EXERCISE GOAL: Each line of the data below holding the word "button" must be copied.

Stored items:
────────────────────

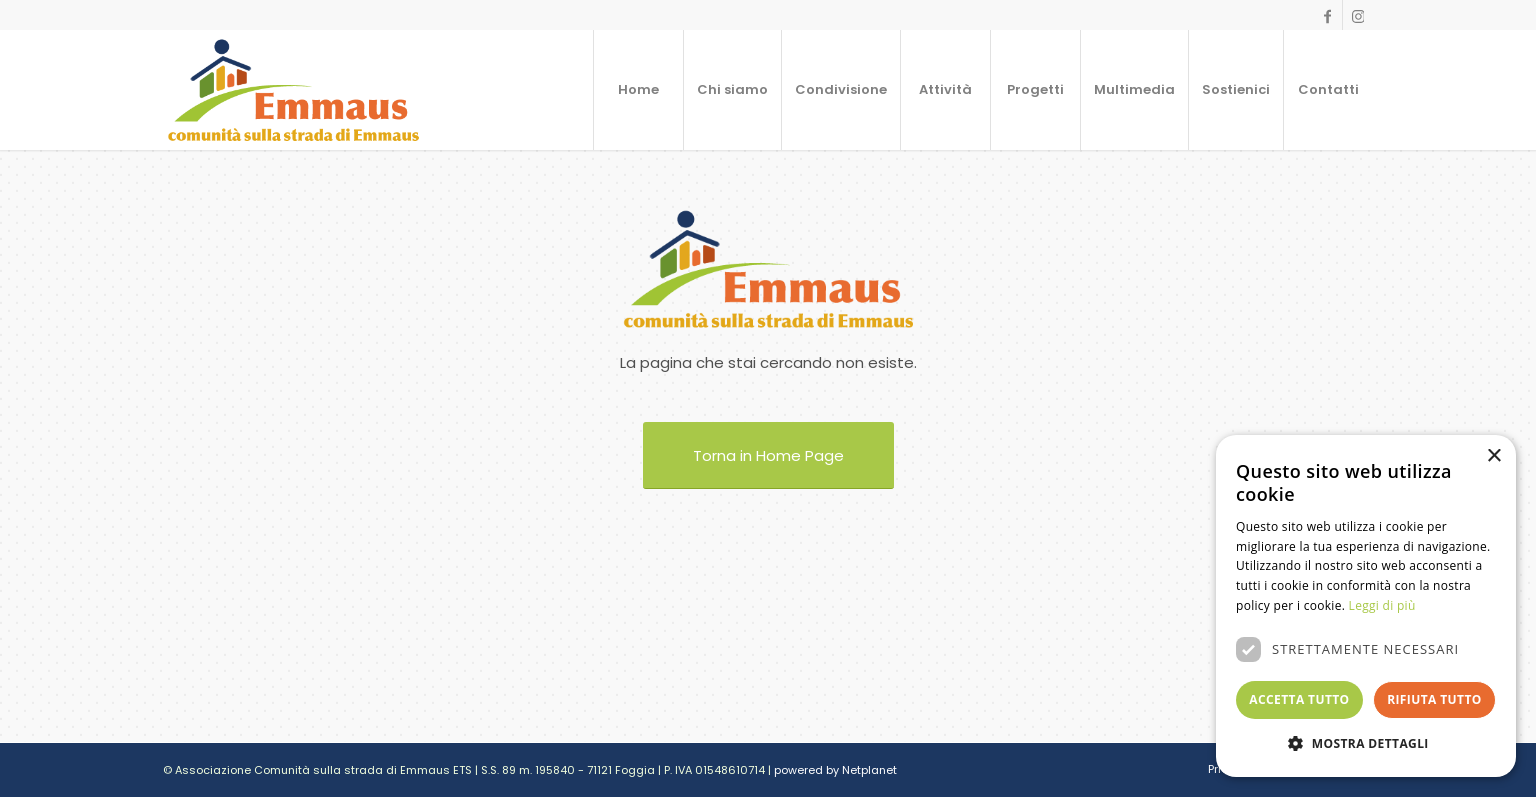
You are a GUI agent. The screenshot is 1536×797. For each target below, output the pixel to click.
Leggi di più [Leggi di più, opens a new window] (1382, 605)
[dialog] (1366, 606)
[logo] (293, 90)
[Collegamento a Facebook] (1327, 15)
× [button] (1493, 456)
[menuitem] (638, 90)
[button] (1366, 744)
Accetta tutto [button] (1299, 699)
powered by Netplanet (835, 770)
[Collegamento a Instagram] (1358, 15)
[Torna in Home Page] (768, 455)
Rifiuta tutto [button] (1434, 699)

────────────────────

SOLUTION FOR THIS EXERCISE:
× [button] (1493, 456)
[button] (1366, 744)
Accetta tutto [button] (1299, 699)
Rifiuta tutto [button] (1434, 699)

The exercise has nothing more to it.